Just when it seems as if the armed occupation of an Oregon wildlife refuge by militants demanding the feds return public land ‘to the people,’ it ends in the worst way possible.

After Ammon Bundy and a group of his followers left their armed encampment at the Malheur National Wildlife Refuge in eastern Oregon earlier this week, law enforcement officers arrested them at a checkpoint miles away from their occupation site. The accounts of what happened during those arrests differed wildly, but in the end LaVoy Finicum, one of protest group’s leaders, was shot and killed

Michele Fiore, a Nevada legislator and vocal supporter of the Bundy clan, claimed that Ammon Bundy called his wife from the back of a police car and told her that Finicum was cooperating with police when he was shot. However, several sources close to the situation told The Oregonian newspaper that Finicum and Ryan Bundy, Ammon’s brother, disobeyed orders to surrender and resisted arrest.

That’s only one of many controversies that have cropped up during the weeks-long occupation of the headquarters building at the remote wildlife refuge.

(By the way, according to my sources, a group of Oregon hunters who frequent the Harney County area every year, Dwight and Steven Hammond, the father-and-son pair whose arrests on charges of illegally burning federal rangeland sparked the occupation, were not, as media reports have suggested, trying to control “invasive species.” Rather, they were trying to cover up evidence of what was described as “big-time poaching,” which is why, these sources said, they were willing to accept a jail sentence, rather than provoke further investigation).

When Ammon Bundy was arraigned in federal court in Portland following his arrest, he offered a tribute to Finicum.

“LaVoy is one of the greatest men and greatest patriots I have ever seen,” he told reporters. “His love for this country ran deep through the blood he gave yesterday.”
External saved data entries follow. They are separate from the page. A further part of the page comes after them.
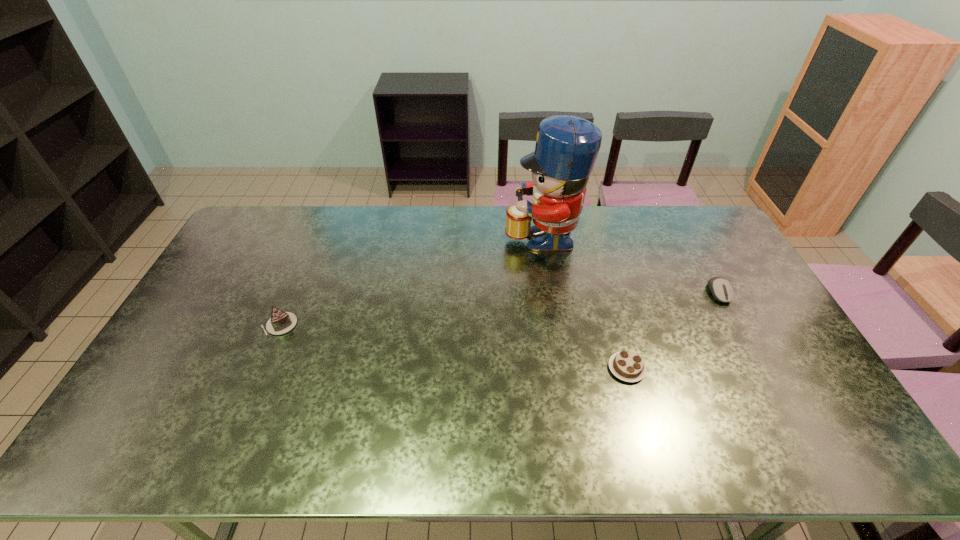 Identify which object is the third nearest to the shortest object. Please provide its 2D coordinates. Your answer should be formatted as a tuple, i.e. [(x, y)], where the tuple contains the x and y coordinates of a point satisfying the conditions above.

[(281, 322)]

In order to click on the third closest object relative to the farthest object in this screenshot , I will do `click(281, 322)`.

The height and width of the screenshot is (540, 960). Identify the location of free space that satisfies the following two spatial constraints: 1. on the front-facing side of the tallest object; 2. on the back side of the shorter chocolate cake. (564, 368).

Locate an element on the screen. This screenshot has width=960, height=540. vacant space that satisfies the following two spatial constraints: 1. on the front-facing side of the shortest object; 2. on the left side of the tallest object is located at coordinates (564, 368). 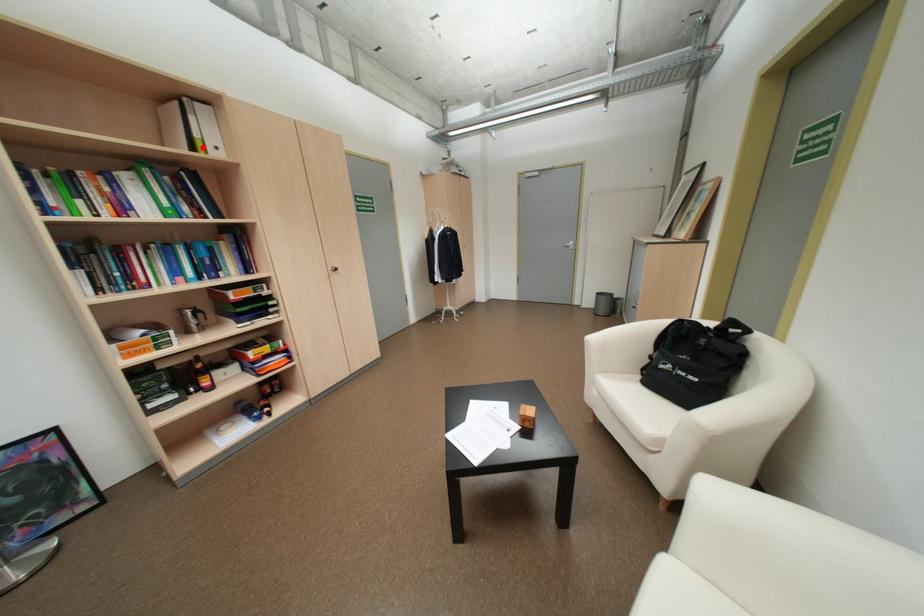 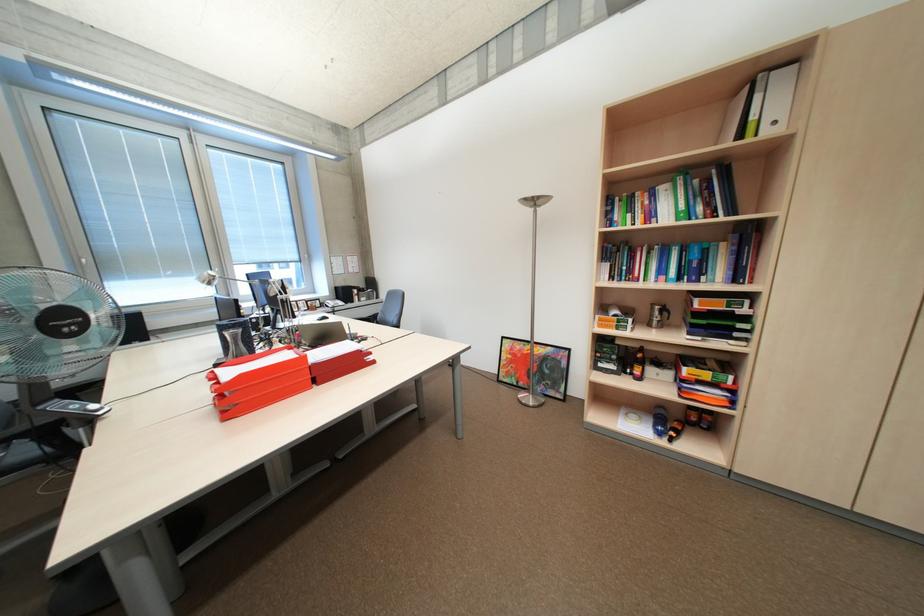 In the second image, find the point that corresponds to the highlighted location in the first image.

(749, 136) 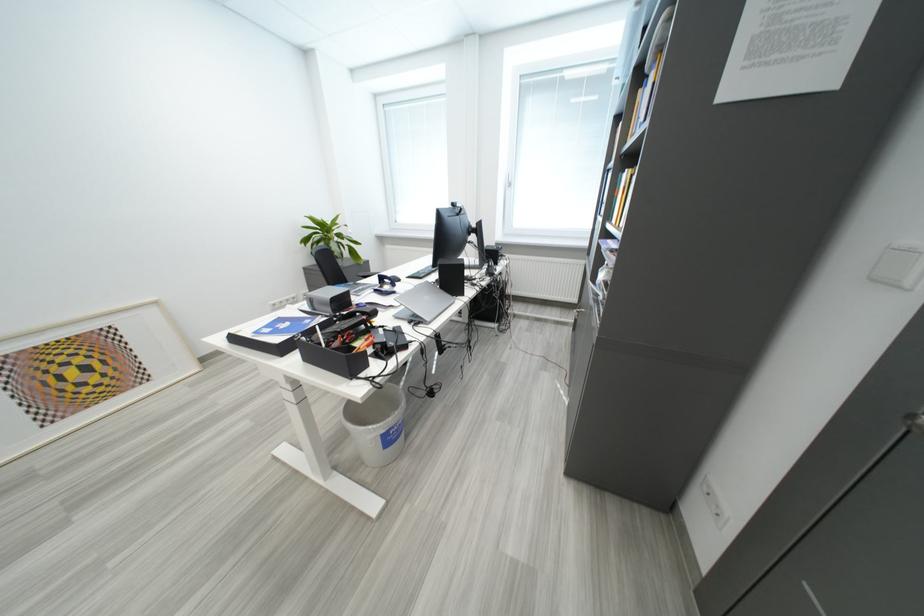 This screenshot has height=616, width=924. I want to click on white light switch, so click(x=713, y=503).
In a video released by the FBI, helicopter footage shows the vehicle carrying the occupiers, driven by Finicum, come to a halt when state troopers with lights flashing stopped them on a remote stretch of Highway 395. However, after nearly five minutes, the vehicle suddenly sped away.

The Eugene Register-Guard’s account detailed what happened next:

“Finicum is seen driving into a snowbank after coming around a curve of the highway and encountering a law enforcement roadblock created with three vehicles positioned in a V shape. After driving into the snowbank, Finicum can be seen quickly exiting the truck and thrusting both hands into the air, extended outward. He is confronted by at least three state police troopers with guns drawn.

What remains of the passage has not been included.